How often do you deal with cases where you feel there is more to do than you can achieve in a specific timeframe? The ability to “work under pressure” is a key skill in the fast-paced business environment. For seafarers, this pressure often manifests itself in the dynamic shipping environment that gives birth to different tasks from day to day and the unpredictable conditions that characterize life at sea.
ork-related stress affecting seafarers has specific characteristics, often different from the one seen in other jobs. Heavy weather, time pressure, increased workload, complex paperwork, high traffic and other dangers in the form of accidents, injuries, and diseases, are only a few difficulties that can make seafarers’ life onboard challenging. If the loneliness, separation from family, fatigue and limited recreation activity are added to the equation, crews have a lot of pressure to encounter while working onboard.
However, on the contrary to shore-based jobs, the seafarer does not go home at the end of the working day. This can make the sense of pressure to build over time. Constantly working under stress worsens the quality of life, wellbeing, and can also negatively affect health. As stress is unavoidable, it is critical to learn how to handle it in a healthy way and even channel it into productivity.
Working under pressure onboard: Practical examples
- Equipment Failure: While a general cargo vessel was carrying 750 tons of metal sheets to Klaipeda, Lithuania, the crew reported a water ingress in the forepeak part. There was already about 60 cubic meters of water in the forepeak which was close to the critical limit. As a result, the crew onboard had to pump out the water from the vessel. Water ingress in the forepeak was caused by a defect in the non-return-valves in the ventilation duct.
- Navigating in busy waters: While transiting the Singapore Strait traffic separation scheme, the officer on watch has to deal simultaneously with a combination of high traffic as well as visual and radar information, in order to identify both smaller vessels and keep a proper distance from large ship traffic in the lanes.
- COVID-19-related stress: The Covid-19 crisis created excessive levels of work-related stress among seafarers during the pandemic with a rise in insomnia and depression. Research by medical experts in Italy, Spain and Denmark in the first months of the pandemic revealed that more than half seafarers felt unsafe doing their job.
Working under pressure onboard: How to cope
Prioritize: Learning to distinguish what is urgent and what is not is the golden tip of good time management and not as simple as it sounds. The Eisenhower Model by former US President Eisenhower is a good strategy supporting you in prioritizing tasks by urgency and importance and sorting out those less urgent or important tasks which you do not have to do yourself. This results in four quadrants with different work strategies:
(1) urgent and important;
(2) important but not urgent;
(3) urgent but not important;
(4) neither urgent nor important.
Work against procrastination: Procrastination often extends the normal time you would need to complete a task, thus increasing stress and triggering feelings of guilt. Dealing with paperwork is among the tasks that many crew members would pleasantly postpone. We could suggest “stop procrastinating”, but you already know this is not the simplest task in the world. A useful tip is to introduce small “rewards” for yourself every time you complete the task, such as “I’ll finish this and then watch the episode”, or similar tactics that can help you get the work done and in time.

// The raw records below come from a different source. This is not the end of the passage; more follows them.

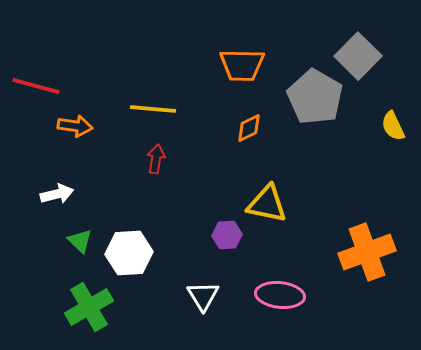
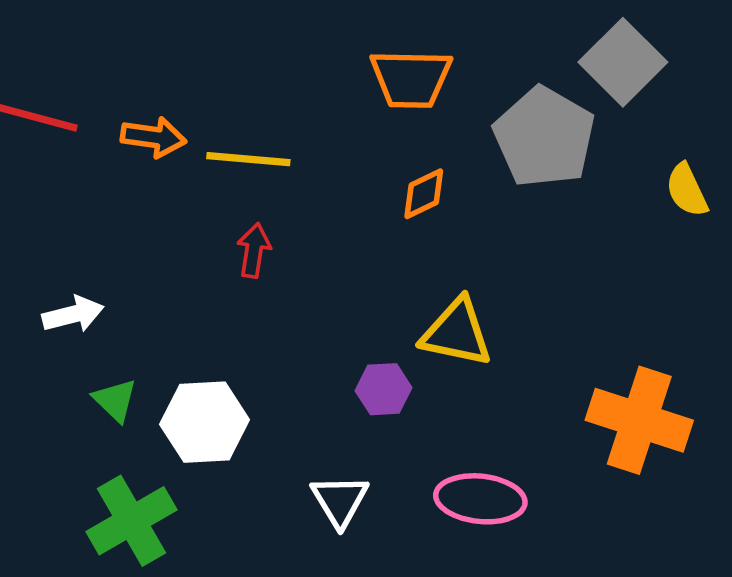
orange arrow: (75, 126) -> (153, 137), moved
orange cross: (367, 252) -> (639, 420), turned 38

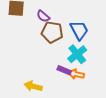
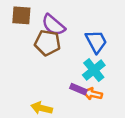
purple semicircle: (43, 16) -> (53, 25), size x1.5
brown pentagon: (52, 32) -> (48, 43), moved

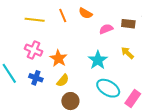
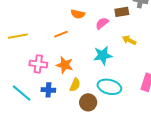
orange line: (63, 15) -> (61, 34), moved, turned -72
yellow line: (35, 20) -> (18, 36), moved
cyan star: (98, 60) -> (103, 55), turned -30
cyan ellipse: (108, 88) -> (109, 87), moved

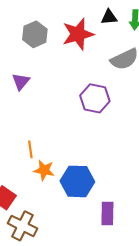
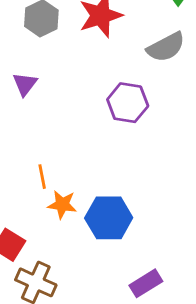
purple rectangle: (107, 213) -> (146, 283), moved, turned 60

Don’t neglect your breaks: When in a rush to get a task done, it is easy to skip lunch or your 10-minute break, but this is the most common trap to productivity. The few minutes that you will take off the task will help you decompress and free your mind, in the end enhancing your efficiency and relieving the pressure.
Learn to say no to things that are not urgent: Evaluating each task on your list can help you decide if any of these can be postponed. Trying to do everything together is not helpful for your mental health and often results in imperfect outcomes.

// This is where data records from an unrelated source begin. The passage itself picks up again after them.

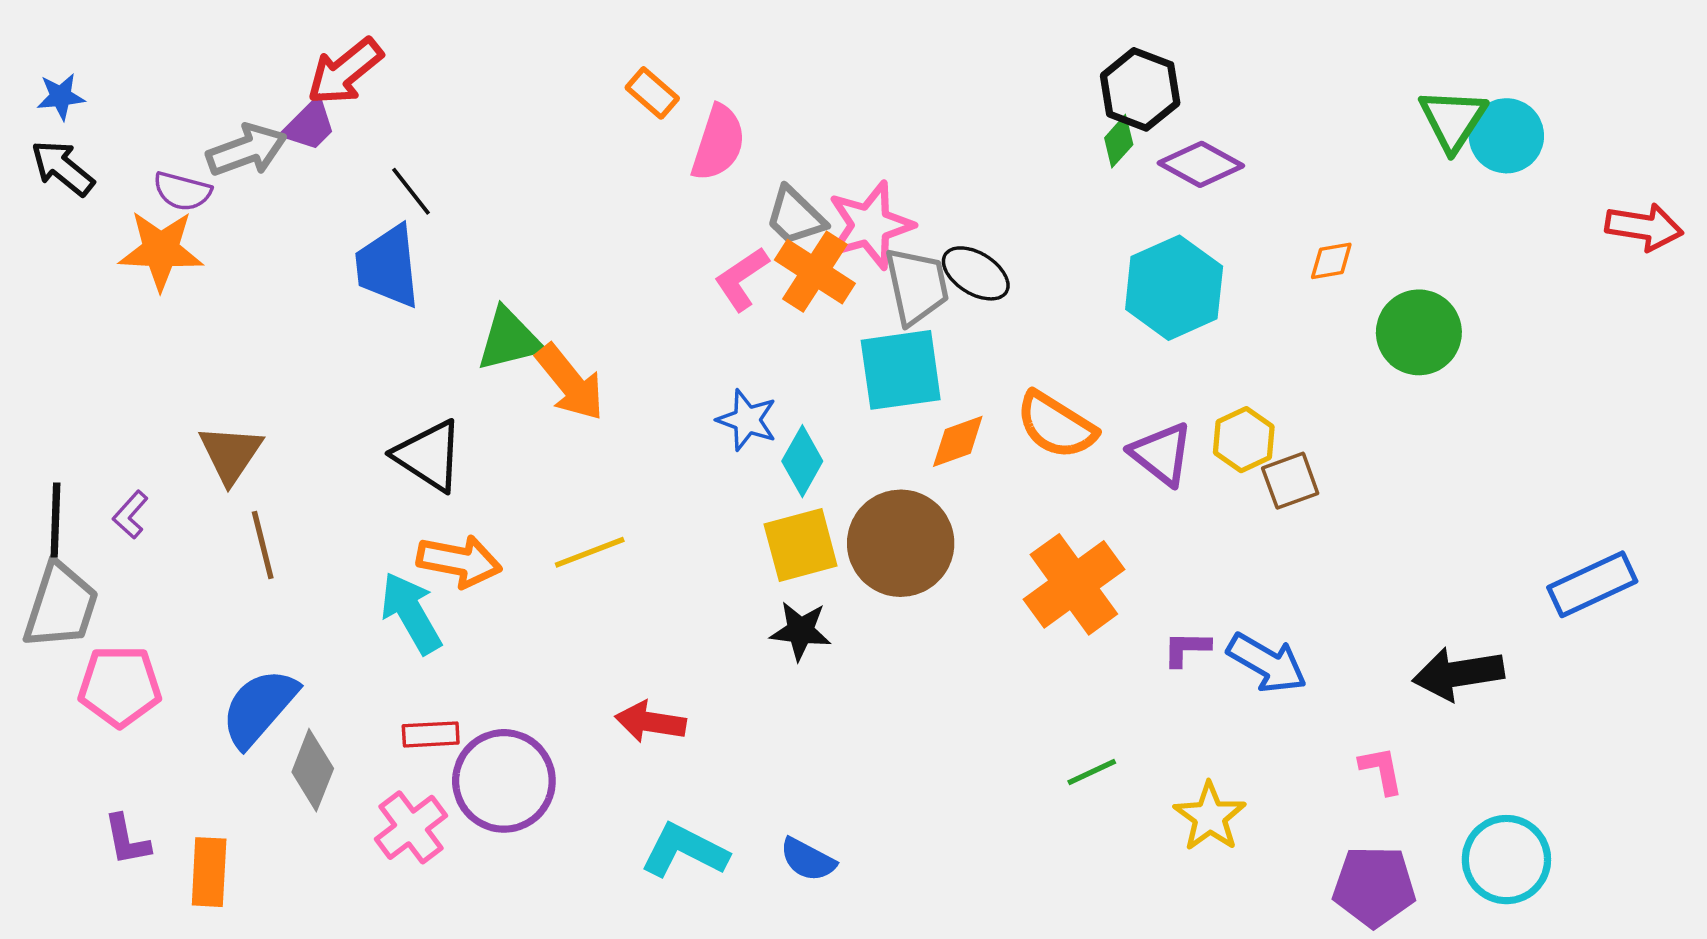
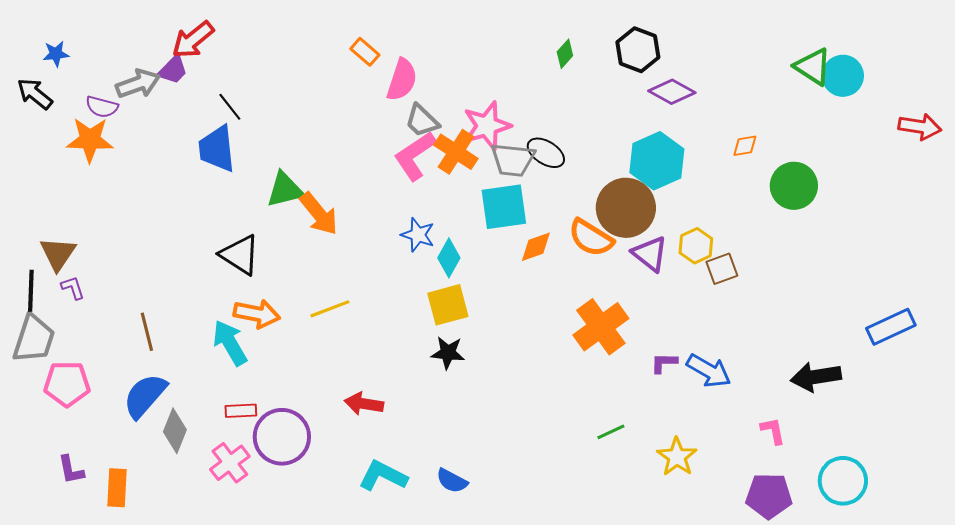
blue star: (61, 96) -> (56, 54), moved
green triangle: (1453, 120) -> (813, 67), turned -30
green diamond: (1119, 141) -> (565, 54), moved
gray trapezoid: (795, 216) -> (422, 121), moved
pink L-shape: (742, 279) -> (415, 156), size x1.4
gray trapezoid: (917, 286) -> (513, 160), turned 108
brown triangle: (231, 454) -> (58, 254), moved
purple L-shape: (130, 515) -> (73, 288), turned 120
brown circle: (901, 543) -> (626, 208), moved
brown line: (263, 545) -> (147, 332), moved

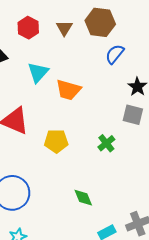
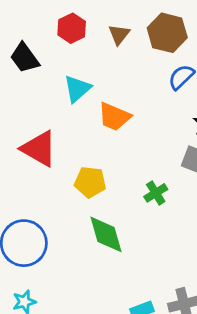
green diamond: (83, 198) -> (106, 234), moved, size x1.5

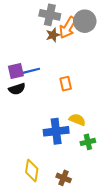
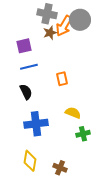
purple square: (16, 71) -> (24, 46), moved
black semicircle: (17, 89) -> (26, 92), moved, turned -98
blue cross: (56, 131) -> (36, 124), moved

Maintain other interests: The particular nature of seafaring means that the working time and the relaxing time are taking place in the same environment. This means that seafarers need to be extra vigilant to maintain their mental health by distinguishing working from recreation time.
Expect the unexpected: Unexpected situations are a normality for life onboard. Learning to expect the unexpected can help seafarers develop the mental readiness for any tasks.

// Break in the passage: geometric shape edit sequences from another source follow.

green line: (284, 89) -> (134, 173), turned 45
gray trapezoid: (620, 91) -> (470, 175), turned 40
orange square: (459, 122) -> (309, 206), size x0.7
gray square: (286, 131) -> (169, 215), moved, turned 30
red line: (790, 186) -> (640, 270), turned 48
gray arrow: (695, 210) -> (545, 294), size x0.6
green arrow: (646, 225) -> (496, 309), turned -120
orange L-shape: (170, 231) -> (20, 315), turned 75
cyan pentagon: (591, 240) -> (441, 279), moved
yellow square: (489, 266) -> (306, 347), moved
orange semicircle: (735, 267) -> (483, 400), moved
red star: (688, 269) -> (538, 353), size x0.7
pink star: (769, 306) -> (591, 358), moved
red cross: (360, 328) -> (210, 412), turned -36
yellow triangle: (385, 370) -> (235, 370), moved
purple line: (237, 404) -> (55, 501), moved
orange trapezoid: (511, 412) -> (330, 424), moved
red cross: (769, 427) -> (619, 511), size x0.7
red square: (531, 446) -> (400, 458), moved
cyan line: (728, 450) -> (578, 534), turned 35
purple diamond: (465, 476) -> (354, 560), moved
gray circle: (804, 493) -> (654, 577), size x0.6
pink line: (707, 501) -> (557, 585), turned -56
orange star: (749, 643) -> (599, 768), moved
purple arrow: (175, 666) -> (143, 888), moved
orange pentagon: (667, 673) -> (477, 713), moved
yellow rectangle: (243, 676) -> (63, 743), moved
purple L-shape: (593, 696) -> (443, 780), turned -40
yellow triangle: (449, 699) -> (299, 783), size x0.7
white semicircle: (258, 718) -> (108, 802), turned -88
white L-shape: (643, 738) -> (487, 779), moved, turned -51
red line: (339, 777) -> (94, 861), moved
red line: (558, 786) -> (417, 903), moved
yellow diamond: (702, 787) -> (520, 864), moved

Maintain mindfulness: Among its several benefits, mindfulness helps remaining calm in stressful situations. Mindfulness meditation is a great way to experience the current moment and include that awareness into your everyday life, reaping multiple benefits, such as less stress. There are several apps you can download that can help you adopt a mindfulness practice.
Invest in your soft skills: Soft skills, such as effective listening and flexibility, are the sine-qua-non of the required skillset for the modern working environment and seafaring makes no exception. At the end of the day, learning how to remain calm and implementing complex problem-solving can make the difference between success and disaster.